• Goal of the exercise: Each line from the one holding "Merino - 10% Lurex - 100g - 411yd" to the last line below must be written out exactly, with no other output.

• The data:

------

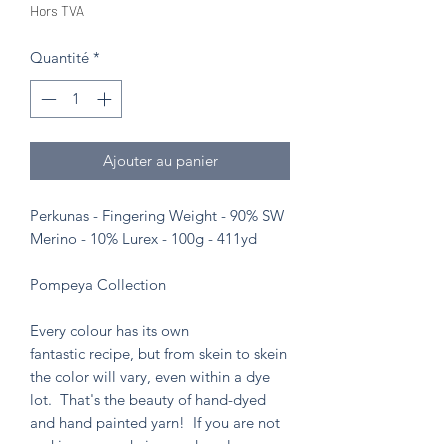
Hors TVA
Quantité
*
Ajouter au panier
Perkunas - Fingering Weight - 90% SW
Merino - 10% Lurex - 100g - 411yd
Pompeya Collection
Every colour has its own
fantastic recipe, but from skein to skein
the color will vary, even within a dye
lot. That's the beauty of hand-dyed
and hand painted yarn! If you are not
making a one skein wonder, please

------

• Result of the task:
Merino - 10% Lurex - 100g - 411yd
Pompeya Collection
Every colour has its own
fantastic recipe, but from skein to skein
the color will vary, even within a dye
lot. That's the beauty of hand-dyed
and hand painted yarn! If you are not
making a one skein wonder, please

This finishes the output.